MATERIAL FOR THIS TASK:

•••••

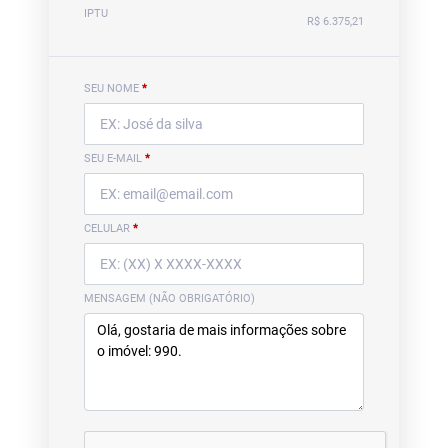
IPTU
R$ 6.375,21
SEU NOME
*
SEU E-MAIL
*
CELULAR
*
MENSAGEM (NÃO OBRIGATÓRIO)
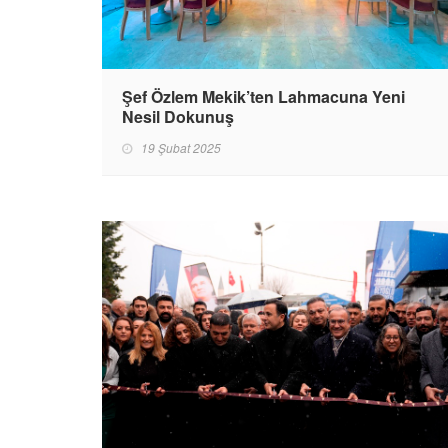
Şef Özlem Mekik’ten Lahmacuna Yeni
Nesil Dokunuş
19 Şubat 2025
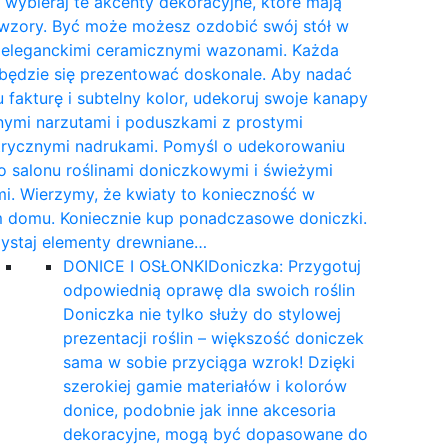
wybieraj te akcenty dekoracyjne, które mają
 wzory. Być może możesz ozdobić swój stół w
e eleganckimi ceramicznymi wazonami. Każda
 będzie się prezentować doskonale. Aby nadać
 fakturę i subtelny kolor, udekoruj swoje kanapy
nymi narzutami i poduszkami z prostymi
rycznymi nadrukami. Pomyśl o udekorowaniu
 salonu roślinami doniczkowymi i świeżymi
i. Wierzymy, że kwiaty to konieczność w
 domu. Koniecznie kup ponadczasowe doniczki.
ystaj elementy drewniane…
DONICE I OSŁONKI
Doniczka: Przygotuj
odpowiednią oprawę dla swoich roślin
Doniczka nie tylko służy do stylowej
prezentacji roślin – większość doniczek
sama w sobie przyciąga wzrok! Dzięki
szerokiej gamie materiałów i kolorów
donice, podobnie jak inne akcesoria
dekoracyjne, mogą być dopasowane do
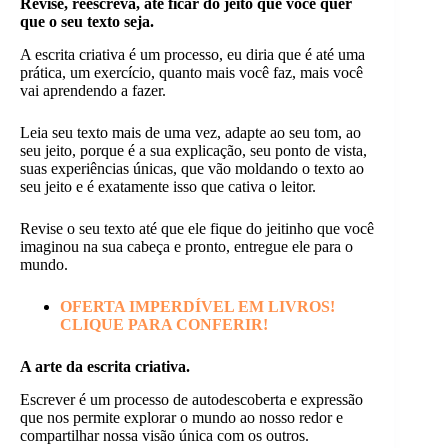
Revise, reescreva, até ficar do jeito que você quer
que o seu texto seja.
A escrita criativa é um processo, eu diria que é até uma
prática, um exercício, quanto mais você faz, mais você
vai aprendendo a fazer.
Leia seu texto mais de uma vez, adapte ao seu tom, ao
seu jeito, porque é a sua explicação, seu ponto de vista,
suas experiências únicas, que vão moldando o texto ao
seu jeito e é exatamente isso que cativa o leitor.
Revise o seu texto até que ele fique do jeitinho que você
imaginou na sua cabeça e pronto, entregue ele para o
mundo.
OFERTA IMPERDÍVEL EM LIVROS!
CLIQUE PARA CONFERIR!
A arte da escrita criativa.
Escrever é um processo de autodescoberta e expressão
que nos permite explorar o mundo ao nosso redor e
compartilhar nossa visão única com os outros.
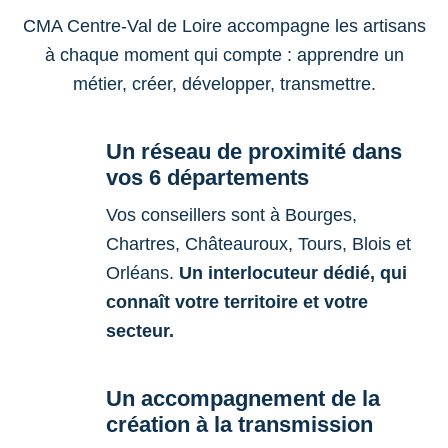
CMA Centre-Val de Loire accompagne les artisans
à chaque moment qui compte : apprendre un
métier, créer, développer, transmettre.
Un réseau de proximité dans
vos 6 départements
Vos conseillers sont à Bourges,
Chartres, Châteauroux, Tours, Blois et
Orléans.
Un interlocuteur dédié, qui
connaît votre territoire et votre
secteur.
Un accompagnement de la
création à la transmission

•••••

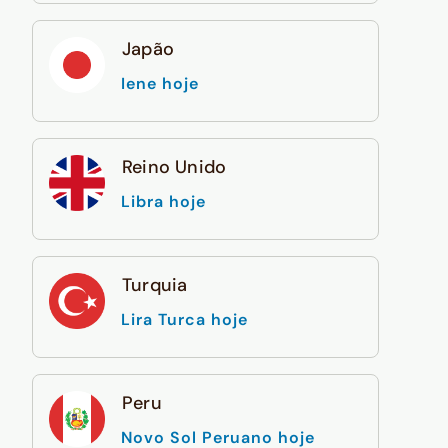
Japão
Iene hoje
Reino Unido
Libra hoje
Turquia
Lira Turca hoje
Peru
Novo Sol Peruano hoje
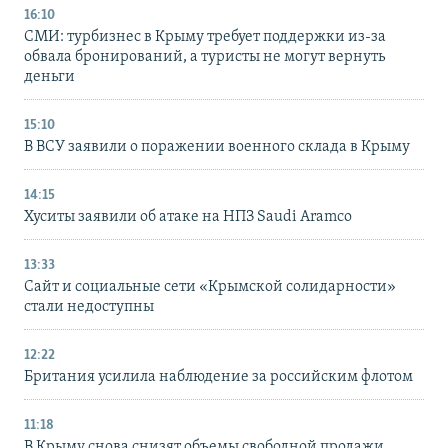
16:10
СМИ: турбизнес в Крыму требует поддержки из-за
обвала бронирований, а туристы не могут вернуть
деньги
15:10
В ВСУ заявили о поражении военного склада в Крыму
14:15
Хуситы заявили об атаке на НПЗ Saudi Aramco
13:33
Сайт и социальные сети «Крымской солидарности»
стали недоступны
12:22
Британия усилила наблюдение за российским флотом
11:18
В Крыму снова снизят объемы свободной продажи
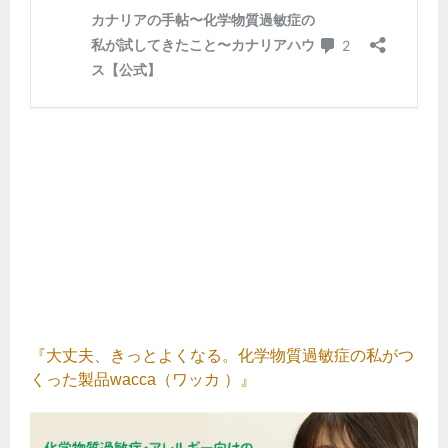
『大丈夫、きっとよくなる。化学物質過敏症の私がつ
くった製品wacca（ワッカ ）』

•••••

PROBLEM TO WORK ON:
Reproduce exactly, with no pictures, the lines above from the one holding "Doniczka nie tylko służy do stylowej" to the one holding "Revise o seu", inclusive.

RESPONSE BOX:
Doniczka nie tylko służy do stylowej
prezentacji roślin – większość doniczek
sama w sobie przyciąga wzrok! Dzięki
szerokiej gamie materiałów i kolorów
donice, podobnie jak inne akcesoria
dekoracyjne, mogą być dopasowane do
Revise, reescreva, até ficar do jeito que você quer
que o seu texto seja.
A escrita criativa é um processo, eu diria que é até uma
prática, um exercício, quanto mais você faz, mais você
vai aprendendo a fazer.
Leia seu texto mais de uma vez, adapte ao seu tom, ao
seu jeito, porque é a sua explicação, seu ponto de vista,
suas experiências únicas, que vão moldando o texto ao
seu jeito e é exatamente isso que cativa o leitor.
Revise o seu texto até que ele fique do jeitinho que você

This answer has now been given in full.